I didn’t attempt to “draw” any memories. I was content to just move my Sharpie over the page in ways that “felt comfortable”, all the while thinking still about that “perfect day.” Then I began coloring in the shapes I’d made. Soon, I saw a ladybug appear. I smiled and kept going. I clearly saw a bright golden sun, so I colored it in and set it in a blue sky.  I added greens for grasses, and that violet…? It reminded me of a skeletal structure of some insect or flying bug. There are wings of a bird or a butterfly. There are warm rocks. There’s a sense — to me — of curiosity here, an adventure in the outdoors, which is, in fact, what I would deem “a perfect day”.

I don’t ask that you see any of these things in my art therapy drawing. I can see them, and, actually, with a little imagination I can see even more. I can see a gigantic bullfrog ready to jump into the water.  I can see imaginary fish swimming in a stream. I can see so many things, all of them pleasant memories from childhood.

I mentioned earlier in this post that I’m not finding my neurographic art experience all positive. I do find it a bit nerve-wracking at times. I still worry whether or not I’m “doing it right” and I’m constantly tweaking lines to create a more uniform effect. All the same, I’m beginning to enjoy the process, mostly because it does make me think — a lot.

To me, this is what good art therapy — or simply good art — should do. It shouldn’t be measured by how well we draw or paint, but by the feelings it invokes. Art is definitely personal, and obviously art therapy is even more so.

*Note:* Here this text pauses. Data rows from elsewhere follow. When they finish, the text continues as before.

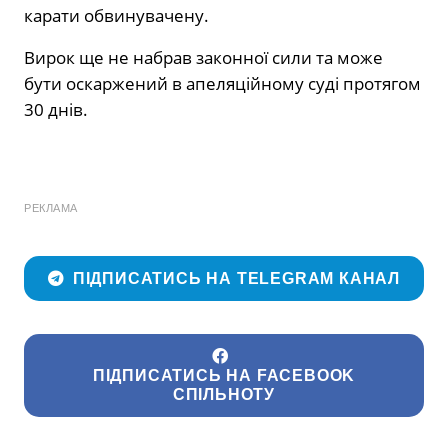
карати обвинувачену.
Вирок ще не набрав законної сили та може
бути оскаржений в апеляційному суді протягом
30 днів.
РЕКЛАМА
ПІДПИСАТИСЬ НА TELEGRAM КАНАЛ
ПІДПИСАТИСЬ НА FACEBOOK
СПІЛЬНОТУ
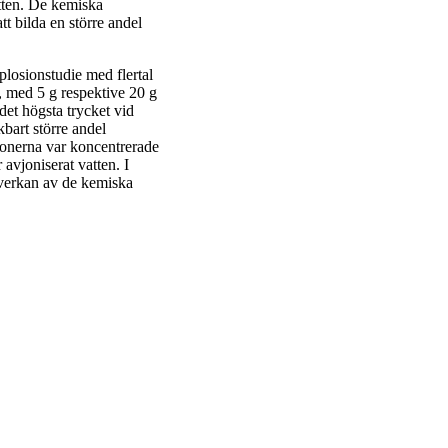
atten. De kemiska
t bilda en större andel
losionstudie med flertal
, med 5 g respektive 20 g
det högsta trycket vid
bart större andel
sionerna var koncentrerade
 avjoniserat vatten. I
verkan av de kemiska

I encourage you to create your own artistic version of “A Perfect Day” — whether with collage, paints, crayons, or whatever! I encourage you, too, to play with neurographic art and see what thoughts — and images — emerge through your subconscious. You might be surprised at what you find.

6 Comments

  1. I have not heard of neurographic art. What a great idea! I love what you have created. Thanks for sharing. I think I do something similar with my leftover paints. When I am done with a painting, I don’t like to waste the unused paint, so I randomly brush it on a clean canvas. Sometimes the result is the start of a new painting. I will try it with the marker as well and see what happens. Life is good.

    Liked by 1 person

    1. Let me know your thoughts! I’d never heard of it until recently, and then suddenly it was everywhere I looked! I know what you mean about leftover paints. I usually keep a pad of canvas paper or a few small canvas panels just to do what you’re doing… randomly brushing on paints, or sometimes doodling. Even if it doesn’t become a painting, it often gives me inspiration.